Most economists however are excpecting current mortgage rates to increase rapidly. This would preclude many potential home buyers from qualifying for financing to purchase a home. Both Fannie Mae and Freddie Mac have implemented maximum debt to income ratios allowed under conforming and conventional financing. As rates move higher more and more potential home buyers will be excluded from purchasing a home, as current mortgage rates will increase and eliminate their ability to obtain financing. The very reason the feds began the MBS purchase program was to stimulate the housing market which in turn stimulates the economy.
The economy in general follows housing. Peaks and Valleys in the housing market have traditionally been a good indicator of how the economy will react. However, even though the Feds have indicated they are ending the MBS purchase program - MBS pricing has remained fairly stable and has seen some improvements in last 2 days as debate has been increasing over whether or not they will actually terminate the program.
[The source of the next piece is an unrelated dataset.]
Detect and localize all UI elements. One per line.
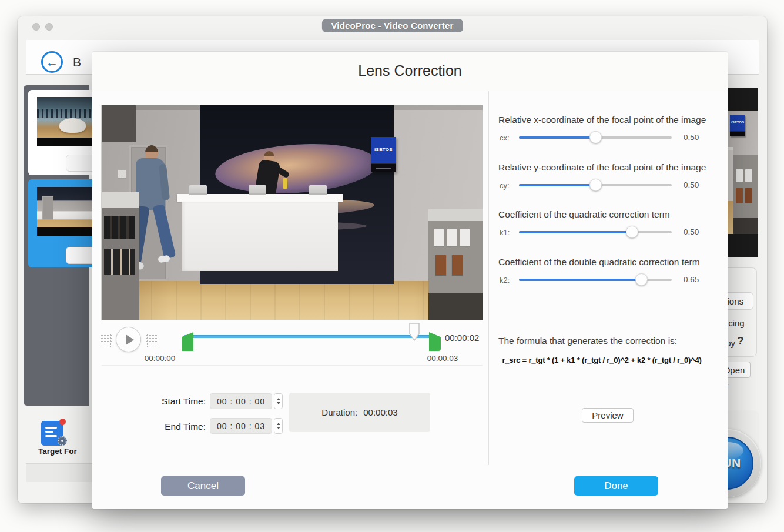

The Feds have gone on record as stating the program will end in March, but they have also said they will renew the MBS purchase program if the need for a second round of purchases arises.
They have given Fannie Mae a "blank check" to do with basically whatever they want in order to try and offset the need for thier involvement in the Mortgage Backed Securities Market. Barney Frank is calling for an end to Fannie Mae but most people understand that a Fannie Mae collapse would have massive detrimental effects on the housing market. Fannie Mae is using this money and is buying up defualted Fannie Mae Mortgage Backed securities which I believe will make new issues moving forward more valuable to investors, allowing secondary marketing departments to push rates lower. We have seen this in the past couple of days with improved pricing in the current fannie mae mortgage backed securities market and on investor rate sheet pricing.
I do not think this however will be enough to offset the feds walking away from the MBS market for good. Fannie Mae and the home buyer tax credit alone will not be enough especially given the fact that home prices are predicted to fall again in 2010 for many major markets. Refinancing activity has already decreased dramatically and this activity helps spur spending and the economy to a certain degree, along with home buying. Potential buyers will be elmininated from qualifying based on higher debt to income ratios due to higher rates. It is my belief that at some point the feds will have to step in again and renew the current MBS purchase program, or begin a completely new version of the current MBS purchase program. Thanks.